# Applying devcon 2 ton easier



## gino (May 14, 2008)

Hey guys I use devcon as a clear in my baits and I bought a bunch of acid brushes for the job but I don't know if I got some bad brushs but the would loose some strands of hair or brisills I don't know what you would call it so I was in the middle of epoxing a bunch of baits when I remembered a gentleman that post useing your finger (with rubber gloves) so I tried it and I won't be buying brushes anymore the baits tourned out just awesome with a nice thin coat and then a second coat I don't remember the guy who posted it but thank you works great


----------



## All Eyes (Jul 28, 2004)

Not all brushes are made the same. Some shed like crazy and others rarely do at all. The pack I just bought at Menards are not the same as others I've picked up there in the past.
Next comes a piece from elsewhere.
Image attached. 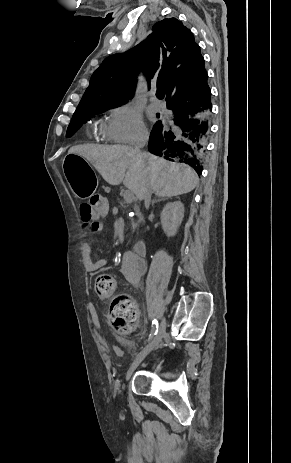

The bristles bush out too much with wild strands that have a mind of their own. 
One trick with the metal acid ones is to pinch them a bit with pliers before use. Then give the bristles a slight tug to remove any that may still be loose. My favorite brushes to use on my baits are the colored plastic ones sold in the craft dept. at Wally Mart. (The handles are multi-colored but the bristles are black) They are a bit small for larger baits, but lay nice and flat and rarely ever shed. Plus they are sold in large quantity packs for under $5 Never use hair bristled brushes for epoxy. Hair is much harder to see when they come loose and the cheap ones shed like a dog with the mange.


----------



## HappySnag (Dec 20, 2007)

All Eyes said:


> Not all brushes are made the same. Some shed like crazy and others rarely do at all. The pack I just bought at Menards are not the same as others I've picked up there in the past. The bristles bush out too much with wild strands that have a mind of their own.
> One trick with the metal acid ones is to pinch them a bit with pliers before use. Then give the bristles a slight tug to remove any that may still be loose. My favorite brushes to use on my baits are the colored plastic ones sold in the craft dept. at Wally Mart. (The handles are multi-colored but the bristles are black) They are a bit small for larger baits, but lay nice and flat and rarely ever shed. Plus they are sold in large quantity packs for under $5 Never use hair bristled brushes for epoxy. Hair is much harder to see when they come loose and the cheap ones shed like a dog with the mange.


put crayzy glue in the base of the brush to stop sheding.


----------



## All Eyes (Jul 28, 2004)

HappySnag said:


> put crayzy glue in the base of the brush to stop sheding.


Interesting. Something to keep in mind when it comes up again. Thanks.


----------